**** INFORMATION SHOWN

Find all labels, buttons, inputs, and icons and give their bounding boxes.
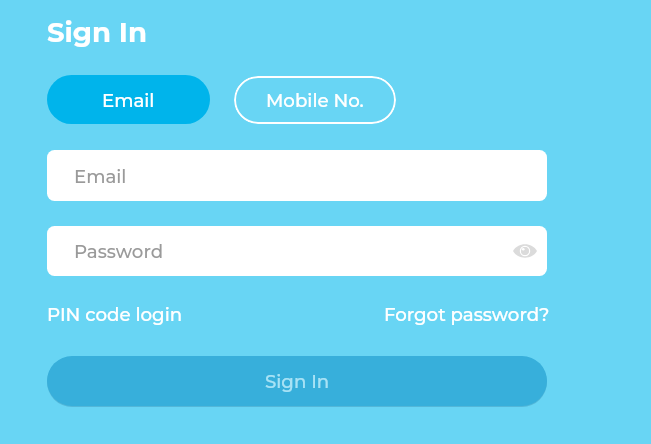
button[interactable]: Email xyxy=(47,150,547,201)
button[interactable]: Sign In xyxy=(47,356,547,406)
staticText: Forgot password? xyxy=(384,303,550,325)
button[interactable]: Mobile No. xyxy=(234,76,396,124)
button[interactable]: Forgot password? xyxy=(384,303,550,325)
staticText: Email xyxy=(102,89,155,111)
staticText: Mobile No. xyxy=(266,89,364,111)
button[interactable]: Email xyxy=(47,75,210,124)
button[interactable]: Show password xyxy=(505,231,544,270)
staticText: PIN code login xyxy=(47,303,183,325)
staticText: Sign In xyxy=(265,370,330,392)
staticText: Password xyxy=(74,240,164,262)
button[interactable]: Password xyxy=(47,226,547,276)
button[interactable]: PIN code login xyxy=(47,303,183,325)
staticText: Sign In xyxy=(47,15,147,49)
staticText: Email xyxy=(74,165,127,187)
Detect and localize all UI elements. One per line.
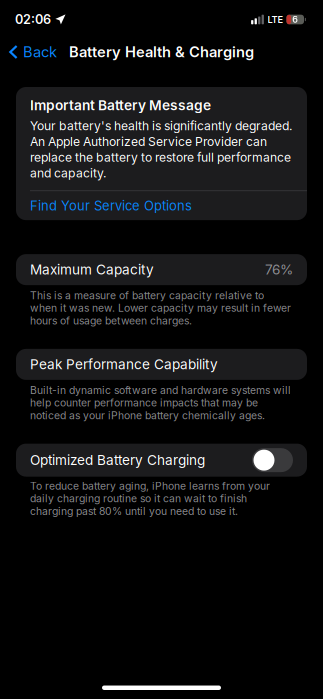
button[interactable]: Find Your Service Options (30, 191, 293, 220)
staticText: 76% (265, 261, 293, 278)
staticText: Maximum Capacity (30, 261, 154, 278)
staticText: Back (23, 43, 57, 61)
staticText: LTE (268, 14, 284, 25)
staticText: This is a measure of battery capacity re… (30, 289, 291, 327)
staticText: Built-in dynamic software and hardware s… (30, 384, 291, 422)
staticText: To reduce battery aging, iPhone learns f… (30, 480, 270, 517)
staticText: Battery Health & Charging (69, 43, 254, 61)
button[interactable]: Back (0, 40, 66, 64)
staticText: 6 (292, 14, 298, 25)
staticText: Optimized Battery Charging (30, 452, 205, 468)
staticText: Peak Performance Capability (30, 356, 218, 373)
staticText: Important Battery Message (30, 97, 211, 114)
staticText: Your battery's health is significantly d… (30, 119, 292, 180)
staticText: 02:06 (15, 12, 51, 27)
button[interactable]: Optimized Battery Charging (252, 448, 293, 472)
staticText: Find Your Service Options (30, 198, 192, 214)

********

AIM OF THE TASK: Copy out, from the listing above, every line that contains the string "Forgot".

ANSWER TO THE PROBLEM:
staticText: Forgot password? xyxy=(384,303,550,325)
button[interactable]: Forgot password? xyxy=(384,303,550,325)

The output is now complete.